Mon ventre se serre. J’avais oublié cette bague. Je la retire et la glisse dans ma poche arrière.
— Oh, non. Il n’y a plus que Jax et moi.
— Je suis désolé d’entendre ça. Si vous avez besoin d’aide pour vous installer, dites-le-moi. L’école est super, et il y a de très bons endroits où manger. Je serais ravi de vous faire visiter, propose-t-il en affichant un sourire qui fait trébucher mon cœur. Il ressemble tellement à Ryder.

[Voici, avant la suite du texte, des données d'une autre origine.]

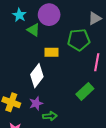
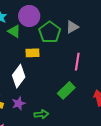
gray triangle: (95, 18) -> (72, 27), moved
green pentagon: (79, 40) -> (50, 32), moved, turned -30
green arrow: (50, 116) -> (41, 114), moved

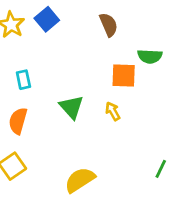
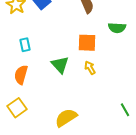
orange square: (124, 76) -> (87, 43), moved
green line: (161, 169) -> (125, 110), turned -56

— Merci, mais on a justement rendez-vous à l’école bientôt, je dis.
— Moi aussi j’y vais. Je vous accompagne, répond-il.
— Merci. Vous avez des enfants là-bas ? je demande tandis qu’on se met en route.
— Non. J’anime les séances de sport pour certains des… enfants très énergiques.
— Tu m’apprendras le sport ? s’enthousiasme Jaxon.
— Bien sûr. Quel sport tu aimes ?
— Je sais pas. Mes maîtresses disaient que je suis trop fort pour jouer avec les autres.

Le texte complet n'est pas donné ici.